#### Exercise objective:
A single number is all that's needed: how many lines in the data contain the string "axis".
Data provided section start
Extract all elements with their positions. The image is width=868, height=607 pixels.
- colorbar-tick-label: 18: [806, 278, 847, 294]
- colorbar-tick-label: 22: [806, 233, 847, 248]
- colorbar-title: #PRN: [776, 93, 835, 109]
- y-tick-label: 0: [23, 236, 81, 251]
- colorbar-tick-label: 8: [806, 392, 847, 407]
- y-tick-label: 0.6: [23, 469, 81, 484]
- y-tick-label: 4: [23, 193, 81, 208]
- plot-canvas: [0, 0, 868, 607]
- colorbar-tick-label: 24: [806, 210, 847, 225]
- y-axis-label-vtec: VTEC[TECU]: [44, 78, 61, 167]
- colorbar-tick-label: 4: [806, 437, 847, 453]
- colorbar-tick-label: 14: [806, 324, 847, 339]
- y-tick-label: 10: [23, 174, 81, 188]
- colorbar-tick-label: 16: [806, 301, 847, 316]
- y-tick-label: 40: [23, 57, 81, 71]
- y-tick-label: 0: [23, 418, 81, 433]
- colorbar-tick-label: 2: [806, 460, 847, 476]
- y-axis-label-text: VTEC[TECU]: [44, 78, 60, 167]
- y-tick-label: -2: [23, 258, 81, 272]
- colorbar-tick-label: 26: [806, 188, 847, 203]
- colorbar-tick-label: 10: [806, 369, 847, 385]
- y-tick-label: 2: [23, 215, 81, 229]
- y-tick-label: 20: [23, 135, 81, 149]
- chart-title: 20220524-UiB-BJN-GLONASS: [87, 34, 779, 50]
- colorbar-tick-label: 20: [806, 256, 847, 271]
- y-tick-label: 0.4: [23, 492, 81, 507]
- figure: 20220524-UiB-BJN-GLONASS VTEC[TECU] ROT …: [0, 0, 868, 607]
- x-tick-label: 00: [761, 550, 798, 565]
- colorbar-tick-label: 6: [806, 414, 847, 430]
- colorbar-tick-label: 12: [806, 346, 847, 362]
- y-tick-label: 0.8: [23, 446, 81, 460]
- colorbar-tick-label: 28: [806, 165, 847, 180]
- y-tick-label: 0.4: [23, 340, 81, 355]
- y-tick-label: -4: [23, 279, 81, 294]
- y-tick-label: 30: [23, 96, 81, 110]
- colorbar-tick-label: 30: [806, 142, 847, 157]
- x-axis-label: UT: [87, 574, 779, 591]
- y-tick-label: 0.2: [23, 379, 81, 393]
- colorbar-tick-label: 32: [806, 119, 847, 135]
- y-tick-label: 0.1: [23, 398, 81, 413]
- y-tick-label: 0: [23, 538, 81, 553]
Data provided section end
#### Your solution:
3